Dieses Bild ist typisch für die gesamte Welt. Nur ist die Situation in den armen Ländern noch schlimmer. Es gibt Ausnahmen. Ich habe Länder erwähnt, die eine gewisse Zeit lang die Regeln brechen konnten, zum Beispiel, auf sehr spektakuläre Weise, China. Aber nicht für lange Zeit. Für China heisst es nun ebenfalls "Willkommen im Club!", nachdem kürzlich ein Freihandelsabkommen unterzeichnet wurde, bei dem es sich eigentlich um ein "freie-Investitionen-Abkommen" handelt, um das Wall Street Journal zu zitieren. In der US-Presse wurde dieses Abkommen als frohe Botschaft für die Finanzkonzerne, für die Telekombranche, für Boeing und andere Unternehmen gefeiert. Doch wer das Kleingedruckte liest wird merken, dass nicht alles so rosig ist. Zum Beispiel gibt es das Problem von Dutzenden oder Hunderten Millionen chinesischen ArbeiterInnen, die in ineffizienten Fabriken arbeiten und deren Arbeitsplätze verschwinden werden.

Diese Fabriken sind genauso ineffizient wie viele amerikanische Fabriken in den 80er Jahren. Präsident Reagan, der die protektionistischste Politik der USA in der gesamten Nachkriegszeit betrieben hat, verbannte daraufhin japanische Produkte vom US-Markt und versuchte, die US-Industrie mit staatlicher Unterstützung wieder auf Vordermann zu bringen. Aber China wird dies nicht tun können: Es ist ein armes Land. Diese ineffizienten Fabriken garantieren ihren Angestellten nicht nur den Lebensunterhalt, sondern zugleich Versicherungsprämien für die Altersvorsorge. Und dann gibt es da noch ein kleines Problem: Eine Million amerikanische Lohnabhängige werden ihre Stelle verlieren, da Billiglohnarbeit nach China abwandern dürfte. Theoretisch könnte das gut sein für China und dort zu einem Anstieg der Löhne führen, wenn da nicht noch ein anderer kleiner Nachteil des "freie-Investitionen-Abkommens" wäre. Man erwartet, dass 900 Millionen chinesische Bauern ihre Höfe verlassen werden müssen und in grosse Schwierigkeiten geraten werden, wenn ihr Heimmarkt von subventionierten Exportprodukten der amerikanischen Agro-Industrie überflutet wird. Diese US-Importwelle wird sie massenweise auf den chinesischen Arbeitsmarkt spülen und auf die Löhne drücken.

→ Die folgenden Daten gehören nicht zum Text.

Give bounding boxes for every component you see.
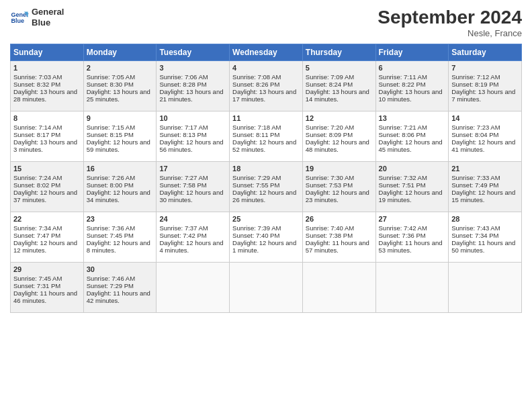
sunrise: Sunrise: 7:12 AM <box>451 73 500 81</box>
header-tuesday: Tuesday <box>157 44 230 61</box>
sunrise: Sunrise: 7:32 AM <box>379 174 427 181</box>
sunset: Sunset: 8:11 PM <box>232 131 279 138</box>
sunrise: Sunrise: 7:09 AM <box>306 73 354 81</box>
daylight: Daylight: 12 hours and 52 minutes. <box>232 138 296 153</box>
day-number: 17 <box>159 165 226 173</box>
daylight: Daylight: 12 hours and 56 minutes. <box>159 138 223 153</box>
calendar-row: 8 Sunrise: 7:14 AM Sunset: 8:17 PM Dayli… <box>11 111 522 162</box>
calendar-cell: 26 Sunrise: 7:40 AM Sunset: 7:38 PM Dayl… <box>302 212 375 263</box>
daylight: Daylight: 12 hours and 19 minutes. <box>379 189 443 203</box>
calendar-row: 22 Sunrise: 7:34 AM Sunset: 7:47 PM Dayl… <box>11 212 522 263</box>
logo: General Blue General Blue <box>10 7 64 28</box>
logo-line1: General <box>32 7 64 17</box>
day-number: 20 <box>379 165 446 173</box>
daylight: Daylight: 13 hours and 14 minutes. <box>306 88 369 103</box>
calendar-cell: 25 Sunrise: 7:39 AM Sunset: 7:40 PM Dayl… <box>230 212 303 263</box>
sunrise: Sunrise: 7:27 AM <box>159 174 208 181</box>
day-number: 15 <box>13 165 81 173</box>
sunrise: Sunrise: 7:14 AM <box>13 124 62 131</box>
sunset: Sunset: 7:51 PM <box>379 181 426 189</box>
month-title: September 2024 <box>378 7 522 28</box>
day-number: 19 <box>306 165 373 173</box>
daylight: Daylight: 13 hours and 17 minutes. <box>232 88 296 103</box>
daylight: Daylight: 13 hours and 3 minutes. <box>13 138 77 153</box>
header: General Blue General Blue September 2024… <box>10 7 522 38</box>
daylight: Daylight: 12 hours and 37 minutes. <box>13 189 77 203</box>
logo-icon: General Blue <box>10 8 29 27</box>
sunset: Sunset: 8:09 PM <box>306 131 353 138</box>
calendar-cell <box>302 263 375 313</box>
daylight: Daylight: 12 hours and 1 minute. <box>232 239 296 254</box>
sunset: Sunset: 7:47 PM <box>13 232 60 239</box>
sunset: Sunset: 8:00 PM <box>87 181 134 189</box>
day-number: 30 <box>87 265 154 273</box>
sunrise: Sunrise: 7:33 AM <box>451 174 500 181</box>
daylight: Daylight: 11 hours and 57 minutes. <box>306 239 369 254</box>
sunrise: Sunrise: 7:39 AM <box>232 224 281 232</box>
calendar-cell: 23 Sunrise: 7:36 AM Sunset: 7:45 PM Dayl… <box>83 212 157 263</box>
calendar-header-row: Sunday Monday Tuesday Wednesday Thursday… <box>11 44 522 61</box>
day-number: 6 <box>379 64 446 72</box>
sunset: Sunset: 8:04 PM <box>451 131 498 138</box>
page-container: General Blue General Blue September 2024… <box>0 0 532 320</box>
daylight: Daylight: 13 hours and 28 minutes. <box>13 88 77 103</box>
calendar-cell: 18 Sunrise: 7:29 AM Sunset: 7:55 PM Dayl… <box>230 162 303 212</box>
calendar-cell <box>230 263 303 313</box>
daylight: Daylight: 12 hours and 48 minutes. <box>306 138 369 153</box>
sunrise: Sunrise: 7:46 AM <box>87 275 135 282</box>
daylight: Daylight: 11 hours and 42 minutes. <box>87 289 150 304</box>
sunset: Sunset: 8:17 PM <box>13 131 60 138</box>
title-block: September 2024 Nesle, France <box>378 7 522 38</box>
sunset: Sunset: 8:26 PM <box>232 81 279 88</box>
calendar-cell: 4 Sunrise: 7:08 AM Sunset: 8:26 PM Dayli… <box>230 61 303 111</box>
calendar-cell: 3 Sunrise: 7:06 AM Sunset: 8:28 PM Dayli… <box>157 61 230 111</box>
daylight: Daylight: 12 hours and 41 minutes. <box>451 138 515 153</box>
day-number: 9 <box>87 114 154 122</box>
sunrise: Sunrise: 7:15 AM <box>87 124 135 131</box>
calendar-cell: 5 Sunrise: 7:09 AM Sunset: 8:24 PM Dayli… <box>302 61 375 111</box>
daylight: Daylight: 11 hours and 50 minutes. <box>451 239 515 254</box>
sunset: Sunset: 7:40 PM <box>232 232 279 239</box>
calendar-cell: 30 Sunrise: 7:46 AM Sunset: 7:29 PM Dayl… <box>83 263 157 313</box>
logo-text: General Blue <box>32 7 64 28</box>
calendar-cell <box>157 263 230 313</box>
calendar-cell: 9 Sunrise: 7:15 AM Sunset: 8:15 PM Dayli… <box>83 111 157 162</box>
sunrise: Sunrise: 7:21 AM <box>379 124 427 131</box>
daylight: Daylight: 12 hours and 23 minutes. <box>306 189 369 203</box>
calendar-cell: 8 Sunrise: 7:14 AM Sunset: 8:17 PM Dayli… <box>11 111 84 162</box>
day-number: 7 <box>451 64 519 72</box>
calendar-cell: 14 Sunrise: 7:23 AM Sunset: 8:04 PM Dayl… <box>449 111 522 162</box>
sunset: Sunset: 7:42 PM <box>159 232 206 239</box>
sunrise: Sunrise: 7:30 AM <box>306 174 354 181</box>
day-number: 22 <box>13 215 81 223</box>
calendar-cell: 6 Sunrise: 7:11 AM Sunset: 8:22 PM Dayli… <box>375 61 449 111</box>
header-monday: Monday <box>83 44 157 61</box>
daylight: Daylight: 12 hours and 12 minutes. <box>13 239 77 254</box>
day-number: 26 <box>306 215 373 223</box>
sunrise: Sunrise: 7:11 AM <box>379 73 427 81</box>
sunrise: Sunrise: 7:37 AM <box>159 224 208 232</box>
daylight: Daylight: 13 hours and 25 minutes. <box>87 88 150 103</box>
sunrise: Sunrise: 7:34 AM <box>13 224 62 232</box>
daylight: Daylight: 12 hours and 8 minutes. <box>87 239 150 254</box>
calendar-cell: 24 Sunrise: 7:37 AM Sunset: 7:42 PM Dayl… <box>157 212 230 263</box>
sunset: Sunset: 8:22 PM <box>379 81 426 88</box>
day-number: 29 <box>13 265 81 273</box>
header-friday: Friday <box>375 44 449 61</box>
daylight: Daylight: 11 hours and 53 minutes. <box>379 239 443 254</box>
calendar-cell <box>375 263 449 313</box>
daylight: Daylight: 12 hours and 4 minutes. <box>159 239 223 254</box>
sunrise: Sunrise: 7:45 AM <box>13 275 62 282</box>
sunset: Sunset: 7:49 PM <box>451 181 498 189</box>
daylight: Daylight: 13 hours and 7 minutes. <box>451 88 515 103</box>
sunset: Sunset: 7:55 PM <box>232 181 279 189</box>
sunrise: Sunrise: 7:08 AM <box>232 73 281 81</box>
sunset: Sunset: 7:45 PM <box>87 232 134 239</box>
sunrise: Sunrise: 7:36 AM <box>87 224 135 232</box>
sunset: Sunset: 8:02 PM <box>13 181 60 189</box>
calendar-cell: 2 Sunrise: 7:05 AM Sunset: 8:30 PM Dayli… <box>83 61 157 111</box>
calendar-cell: 7 Sunrise: 7:12 AM Sunset: 8:19 PM Dayli… <box>449 61 522 111</box>
sunrise: Sunrise: 7:05 AM <box>87 73 135 81</box>
sunset: Sunset: 8:19 PM <box>451 81 498 88</box>
day-number: 21 <box>451 165 519 173</box>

Das erinnert uns an die Zustände vor unserer eigenen Haustüre, im benachbarten Mexico. Im Zuge der neoliberalen Reformen sind die Lebensstandards und Einkommen seit Beginn der 80er Jahre für 80 Prozent der Bevölkerung gesunken, und die Einführung der NAFTA (nordamerikanische Freihandelszone, die Mexico einschliesst; Red.) hat diesen Trend nicht beendet, entgegen allen Beteuerung der Mainstream-Ökonomen. Wenigstens haben einige andere Ökonomen davor gewarnt. Die NAFTA ist wohl eines dieser seltenen Handelsabkommen, die der Mehrheit der Bevölkerung aller beteiligten Länder schaden. Es ist nicht schwierig, weitere Beispiele zu finden. Von nun an dürften die von den Reichen durchgesetzten Spielregeln zu einer Verallgemeinerung dieser Auswirkungen führen. So haben zum Beispiel die Regeln der WTO jene Mechanismen für illegal erklärt, derer sich ausnahmslos alle reichen Länder in der Vergangenheit bedient haben, um ihr gegenwärtiges Entwicklungsstadium zu erreichen. Und wer jene Abkommen genauer anschaut, die fälschlicherweise Handelsabkommen genannt werden und eigentlich Abkommen zugunsten der Rechte der Investoren sind, wird feststellen, dass es sich um eine Kombination von Liberalisierung und Protektionismus handelt, die den grössten Unternehmen enorme Profite garantieren, indem sie in monopolistischer Weise die Preise für ihre Produkte festlegen können, die meist mit bedeutender Unterstützung des öffentlichen Sektors entwickelt worden sind.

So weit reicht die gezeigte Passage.